Everything we watch or read today has something to do with the current tensions with Iraq and North Korea and one can’t help but think about the effects that war with Iraq may have in the equity markets. In fact, many of us seem to think that war has already been priced into the markets today. Is that really the case?

As the market tacks on to its 3-year decline the only reasonable explanation, so says the mainstream media, is the war with Iraq, which leaves too much to question. Even today in Greenspan’s testimony in front of the Senate, he stated that he believes the U.S. economy will work its way through the current trough as long as the war or threat of war doesn’t get in its way. War, in his viewpoint, is what is keeping our economy from getting its legs back underneath itself.

His testimony failed to address a battle on another front: earnings growth. There has been no sign that earnings growth has taken solid footing; in fact, just the opposite is true. Earnings growth projections have been constantly revised downward. With or without war with Iraq, corporations are painting a picture of slower days ahead. We have already seen the cuts in capex from companies like Intel and SunMicrosystems, and that was just the beginning as the inventory channels start to back up again. During the last six successive months the forecasts for S&P 500 earnings growth has been reduced. In August, analysts thought earnings for companies in the S&P 500 index would grow at a rate of more than 20% in both the first and second quarters of this year. They thought that kind of growth could continue for a full year. Since then, they have steadfastly cut their expectations, and now are calling for less than 8% growth in the first half of the year and 12% for the full year, according to Thomson First Call data.

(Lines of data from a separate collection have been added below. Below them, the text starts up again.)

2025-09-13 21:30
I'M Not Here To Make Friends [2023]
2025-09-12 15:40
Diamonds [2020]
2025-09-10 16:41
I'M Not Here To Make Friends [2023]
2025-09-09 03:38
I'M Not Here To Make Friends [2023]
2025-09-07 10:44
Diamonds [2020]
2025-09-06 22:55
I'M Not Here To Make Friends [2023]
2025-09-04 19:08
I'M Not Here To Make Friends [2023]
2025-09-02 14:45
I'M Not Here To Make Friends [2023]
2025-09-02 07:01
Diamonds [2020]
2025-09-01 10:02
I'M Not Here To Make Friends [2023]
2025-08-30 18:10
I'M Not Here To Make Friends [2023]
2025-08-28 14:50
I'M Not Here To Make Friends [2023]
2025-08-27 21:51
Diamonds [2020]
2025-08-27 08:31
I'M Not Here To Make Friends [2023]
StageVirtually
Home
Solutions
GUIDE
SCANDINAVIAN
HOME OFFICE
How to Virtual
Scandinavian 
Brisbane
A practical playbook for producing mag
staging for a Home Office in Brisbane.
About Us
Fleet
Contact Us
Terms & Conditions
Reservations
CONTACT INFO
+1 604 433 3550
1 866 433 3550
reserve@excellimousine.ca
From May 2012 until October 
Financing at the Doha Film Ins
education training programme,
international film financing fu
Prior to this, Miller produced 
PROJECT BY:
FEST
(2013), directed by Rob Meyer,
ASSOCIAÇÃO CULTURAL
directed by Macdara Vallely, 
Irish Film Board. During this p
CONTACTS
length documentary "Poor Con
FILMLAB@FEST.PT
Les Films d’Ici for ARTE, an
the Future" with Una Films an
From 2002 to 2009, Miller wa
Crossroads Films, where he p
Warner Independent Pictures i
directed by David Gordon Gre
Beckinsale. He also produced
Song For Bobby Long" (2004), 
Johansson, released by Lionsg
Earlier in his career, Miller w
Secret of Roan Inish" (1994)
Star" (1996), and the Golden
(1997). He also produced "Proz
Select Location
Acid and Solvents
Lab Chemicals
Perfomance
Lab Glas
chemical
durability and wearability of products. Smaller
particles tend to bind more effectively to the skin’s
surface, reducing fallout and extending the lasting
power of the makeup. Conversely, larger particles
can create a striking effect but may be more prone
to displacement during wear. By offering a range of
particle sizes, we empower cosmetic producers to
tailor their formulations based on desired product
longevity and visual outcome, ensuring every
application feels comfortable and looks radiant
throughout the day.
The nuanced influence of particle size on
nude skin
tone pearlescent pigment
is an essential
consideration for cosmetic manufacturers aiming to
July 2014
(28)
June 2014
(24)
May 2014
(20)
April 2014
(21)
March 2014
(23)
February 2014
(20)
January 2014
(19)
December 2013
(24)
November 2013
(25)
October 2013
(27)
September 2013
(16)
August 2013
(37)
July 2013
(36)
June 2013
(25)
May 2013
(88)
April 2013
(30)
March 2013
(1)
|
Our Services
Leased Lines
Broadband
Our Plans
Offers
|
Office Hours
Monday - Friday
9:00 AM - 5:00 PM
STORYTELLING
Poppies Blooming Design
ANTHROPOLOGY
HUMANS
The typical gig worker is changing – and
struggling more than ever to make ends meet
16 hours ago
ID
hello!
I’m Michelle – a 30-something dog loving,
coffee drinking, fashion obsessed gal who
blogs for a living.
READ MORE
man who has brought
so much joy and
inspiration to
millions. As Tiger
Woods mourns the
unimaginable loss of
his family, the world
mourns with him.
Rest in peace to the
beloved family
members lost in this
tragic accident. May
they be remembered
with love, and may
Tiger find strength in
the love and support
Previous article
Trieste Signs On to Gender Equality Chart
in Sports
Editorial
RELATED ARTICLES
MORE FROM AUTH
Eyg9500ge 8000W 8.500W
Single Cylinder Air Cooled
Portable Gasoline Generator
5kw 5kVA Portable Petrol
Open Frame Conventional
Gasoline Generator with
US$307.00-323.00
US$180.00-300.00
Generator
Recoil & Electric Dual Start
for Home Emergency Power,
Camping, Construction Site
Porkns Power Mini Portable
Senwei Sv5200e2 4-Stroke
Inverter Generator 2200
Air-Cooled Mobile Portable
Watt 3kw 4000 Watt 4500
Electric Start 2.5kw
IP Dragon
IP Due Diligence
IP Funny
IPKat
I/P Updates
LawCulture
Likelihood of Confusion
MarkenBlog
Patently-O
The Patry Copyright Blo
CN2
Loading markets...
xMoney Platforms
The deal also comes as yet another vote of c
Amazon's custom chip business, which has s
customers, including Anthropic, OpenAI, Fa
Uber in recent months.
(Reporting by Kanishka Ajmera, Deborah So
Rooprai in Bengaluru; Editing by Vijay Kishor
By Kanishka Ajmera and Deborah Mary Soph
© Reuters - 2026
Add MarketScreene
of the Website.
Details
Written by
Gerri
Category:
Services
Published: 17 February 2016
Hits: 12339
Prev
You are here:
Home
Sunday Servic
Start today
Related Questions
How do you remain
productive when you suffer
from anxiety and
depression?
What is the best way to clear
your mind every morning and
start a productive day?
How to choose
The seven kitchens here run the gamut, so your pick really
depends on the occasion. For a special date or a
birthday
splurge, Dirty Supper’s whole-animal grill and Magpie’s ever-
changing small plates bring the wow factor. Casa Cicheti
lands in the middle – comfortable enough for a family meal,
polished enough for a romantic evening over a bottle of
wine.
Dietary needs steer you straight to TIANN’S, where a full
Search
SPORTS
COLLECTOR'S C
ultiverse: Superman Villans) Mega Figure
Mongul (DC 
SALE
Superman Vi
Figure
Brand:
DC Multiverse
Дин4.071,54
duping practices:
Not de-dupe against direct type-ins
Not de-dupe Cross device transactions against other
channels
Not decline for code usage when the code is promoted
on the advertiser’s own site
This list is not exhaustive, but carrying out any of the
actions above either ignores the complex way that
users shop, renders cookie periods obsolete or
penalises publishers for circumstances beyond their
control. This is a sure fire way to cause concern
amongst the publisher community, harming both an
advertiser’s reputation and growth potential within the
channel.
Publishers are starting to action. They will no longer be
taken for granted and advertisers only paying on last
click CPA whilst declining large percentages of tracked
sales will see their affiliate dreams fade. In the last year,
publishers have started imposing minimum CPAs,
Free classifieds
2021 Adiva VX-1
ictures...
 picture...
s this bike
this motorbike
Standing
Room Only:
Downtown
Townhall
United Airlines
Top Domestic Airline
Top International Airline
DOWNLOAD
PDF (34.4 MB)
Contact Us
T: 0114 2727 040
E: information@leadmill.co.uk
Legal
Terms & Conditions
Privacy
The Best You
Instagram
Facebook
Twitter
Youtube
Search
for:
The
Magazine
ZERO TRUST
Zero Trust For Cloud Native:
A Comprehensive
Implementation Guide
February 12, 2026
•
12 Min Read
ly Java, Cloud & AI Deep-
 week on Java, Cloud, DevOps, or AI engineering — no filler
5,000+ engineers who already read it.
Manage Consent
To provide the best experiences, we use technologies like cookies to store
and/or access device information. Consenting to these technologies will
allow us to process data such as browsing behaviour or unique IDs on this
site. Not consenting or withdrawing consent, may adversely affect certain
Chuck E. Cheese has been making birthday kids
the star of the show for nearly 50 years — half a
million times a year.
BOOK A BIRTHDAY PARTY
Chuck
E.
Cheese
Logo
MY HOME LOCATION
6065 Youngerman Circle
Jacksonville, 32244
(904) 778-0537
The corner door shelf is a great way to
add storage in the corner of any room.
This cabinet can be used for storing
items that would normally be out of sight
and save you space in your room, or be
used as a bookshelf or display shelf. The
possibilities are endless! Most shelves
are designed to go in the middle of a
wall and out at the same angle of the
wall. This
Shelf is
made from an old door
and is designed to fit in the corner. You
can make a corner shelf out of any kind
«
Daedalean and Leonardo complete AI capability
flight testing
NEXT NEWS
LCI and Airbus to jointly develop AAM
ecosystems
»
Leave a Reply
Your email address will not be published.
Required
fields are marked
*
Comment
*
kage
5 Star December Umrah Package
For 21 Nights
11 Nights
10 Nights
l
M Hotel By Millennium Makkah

War seems to be the excuse for the markets’ weaknesses lately, and in some cases it may fit that billing, but if your were to strip the war out of the equation I think you would still find the economy in a very precarious situation. The equity markets in the U.S. have yet to find their footing and any expectations of this to occur before corporate profits find their footing is misleading.

Financial Markets
The Standard & Poor's 500 Index fell 6.77, or 0.8 percent, to 829.20. The Dow Jones Industrial Average lost 77.00, or 1 percent, to 7843.11. The Nasdaq Composite Index dropped 1.22, or 0.1 percent, to 1295.46. All three benchmarks closed at their lowest since Oct. 10. Almost three stocks fell for every two that rose on the New York Stock Exchange while 10 declined for every nine that advanced on the Nasdaq Stock Market. Some 1.30 billion shares traded on the Big Board, 3 percent below the three-month daily average. Almost 1.32 billion shares changed hands on the Nasdaq by 5:15 p.m. in New York.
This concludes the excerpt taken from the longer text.